Lalu, datang enam teman Markus. Marlina harus melayani empat orang dengan memasak sup ayam, sementara dua temannya, menggondol ternak Marlina; 7 Ayam, 10 Sapi, 10 kambing, dan 10 Babi untuk dijual. Marlina cerdik, ia memasukkan buah beracun ke dalam sup ayam. Mereka menyantapnya. Andai ada waktu, meraka akan menduri Marlina bergiliran. Sayangnya, 4 orang tergeletak, mati. Sementara, Markus tertidur di kamar Marlina.
Marlina, dipaksa melayani nafsu (diperkosa) Markus. Saat Markus hendak mencapai orgasme, Marlina membunuh Markus dengan sekali tebas, kepala tergeletak di lantai, menggelinding. Marlina menenteng kepala Markus untuk dibawa ke kantor polisi. Bagi saya, adegan Marlina menentang kesana-kemari kepala Markus sebagai penanda keberanian seorang perempuan. Ia melawan norma masyarakat bahwa seorang pembunuh harus menutupi kejahatannya. Adegan ini menjadi awal setiap babak perjalanan Marlina.
Adegan ketika Marlina melayani 4 brandal waktu makan malam disuguhkan dengan penuh ketegangan.
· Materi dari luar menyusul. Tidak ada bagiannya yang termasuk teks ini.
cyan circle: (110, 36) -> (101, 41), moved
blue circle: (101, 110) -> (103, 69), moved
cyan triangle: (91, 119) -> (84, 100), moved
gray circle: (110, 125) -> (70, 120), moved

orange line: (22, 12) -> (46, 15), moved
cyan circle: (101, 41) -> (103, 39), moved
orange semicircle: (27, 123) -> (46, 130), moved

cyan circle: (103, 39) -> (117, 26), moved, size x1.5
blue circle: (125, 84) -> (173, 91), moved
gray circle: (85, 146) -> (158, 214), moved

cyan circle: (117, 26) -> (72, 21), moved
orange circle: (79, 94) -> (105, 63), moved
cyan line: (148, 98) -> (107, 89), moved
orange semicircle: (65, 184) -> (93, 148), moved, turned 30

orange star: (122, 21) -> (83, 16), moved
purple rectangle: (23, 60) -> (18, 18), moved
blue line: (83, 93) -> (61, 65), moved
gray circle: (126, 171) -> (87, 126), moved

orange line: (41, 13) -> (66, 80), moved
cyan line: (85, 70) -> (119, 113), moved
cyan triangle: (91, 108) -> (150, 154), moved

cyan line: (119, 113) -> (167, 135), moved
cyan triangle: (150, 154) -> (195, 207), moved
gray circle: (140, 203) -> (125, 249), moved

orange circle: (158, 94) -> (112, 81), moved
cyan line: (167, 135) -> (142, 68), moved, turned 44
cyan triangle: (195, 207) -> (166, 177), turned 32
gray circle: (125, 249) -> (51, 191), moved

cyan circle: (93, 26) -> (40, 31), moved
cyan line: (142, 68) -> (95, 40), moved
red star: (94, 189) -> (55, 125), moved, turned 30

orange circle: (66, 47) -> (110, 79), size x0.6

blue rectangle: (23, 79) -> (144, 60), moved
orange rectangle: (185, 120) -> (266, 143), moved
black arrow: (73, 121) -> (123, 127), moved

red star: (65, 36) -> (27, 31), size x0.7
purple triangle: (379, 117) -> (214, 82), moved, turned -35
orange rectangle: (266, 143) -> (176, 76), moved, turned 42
Paduan musik dan ekspresi Marlin membelakangi 4 brandal yang mati satu persatu benar-benar sebuah tontonan yang epic.  Maka, tidak berlebihan jika Marsha Timothi mengalahkan Nicole Kidman, Masami Nagasawa dan Monika Balsai dalam kategori best Actress di Sitges International Fantastic Film Festival. Selain itu, Marlina meraih penghargaan di Festival Interntoonal du Film de Femmes de Sale 2017 di Maroko. Marlina juga diputar di Toronto Interntional Festival, Cannes Film Festival dan Busan International Film Festival.
Penghargaan itu menjadi penegas betapa film ini berhasil memadukan adegan, musik dan latar alam indah. Mouly berhasil menghidupkan karakter berdarah dingin dari Marsha, ditambah dengan logat khas Sumba dari masing-masing karakter seperi Dea Penandra (Novi) dan Yoga Pratama (Franz).
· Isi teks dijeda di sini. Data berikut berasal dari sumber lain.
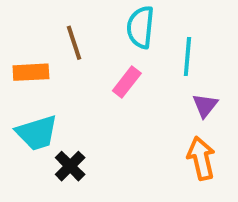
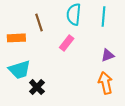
cyan line: (187, 57) -> (103, 16), moved
purple triangle: (205, 105) -> (108, 55), turned 32

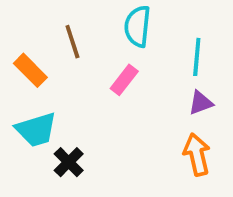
cyan line: (103, 16) -> (197, 57), moved
orange rectangle: (16, 38) -> (30, 70), turned 48

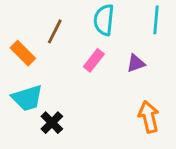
brown line: (72, 42) -> (55, 31), turned 45
cyan line: (197, 57) -> (156, 20), moved
purple triangle: (201, 103) -> (136, 63), moved

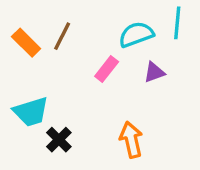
cyan semicircle: (104, 20) -> (136, 34), moved, turned 64
orange rectangle: (23, 53) -> (26, 43), moved
orange arrow: (149, 117) -> (131, 140), moved

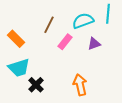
brown line: (62, 36) -> (49, 25), moved
orange rectangle: (26, 43) -> (16, 39), moved

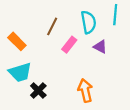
cyan semicircle: (83, 21) -> (88, 22), turned 100
purple triangle: (94, 44) -> (100, 47), turned 48

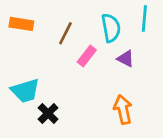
orange rectangle: (17, 41) -> (21, 24), moved, turned -36
orange arrow: (85, 91) -> (123, 109), moved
Dalam tema yang sama; kekerasan seksual, saya mengingat film Marlina laiknya Film Brimstone (2016), dan Room (2015). Brimstone yang dilakoni oleh Dakota Fanning menceritakan sosok perempuan yang bertahan dan melawan kekerasan seksual yang dilakukan oleh pendeta. Room yang dibintangi Brie Larson berkisah ibu dan anak yang berusaha lepas dari sekapan, yang ternyata ia menjadi korban pelecehan seksual di masa muda dan anaknya adalah hasil pemerkosaan itu.

Kegetiran Perempuan
Dua sosok perempuan yang berjuang mendapatkan keadilan. Betapa, kepedihan perempuan terpampang di depan mata kita. Perempuan mana yang kuat menehan getir hidup sebagai korban perkosaan dan tidak dianggap suaminya. Suara mereka lirih, tapi gaungnya membahana di seantero negeri.
Film ini menghadirkan isu pemerkosaan dengan isu yang lebih konteksual. Mouly berhasil menggambarkan sistem birokrasi yang kacau balau dan kepolisian yang lamban menangani kasus pemerkosaan. Kita akan disuguhi scene Marlina yang menunggu polisi bermain tenis meja. Pedih rasa hati. Marlina menetap dalam. Kepedihan terpampang di wajahnya. Sementara, polisi asyik bergantian main pingpong. Dimana keadilan untuk korban pemerkosaan?
Kegetiran dan kepedihan korban perkosaan disuguhkan secara klimaks dengan sebuah adegan saat Polisi mencatat laporan Marlina. Saat polisi menanyakan Marlina;  
Berapa yang memperkosamu?
Mengapa kamu mau diperkosa lelaki yang lebih tua?
Kalau kerempeng tua kenapa tidak melawan?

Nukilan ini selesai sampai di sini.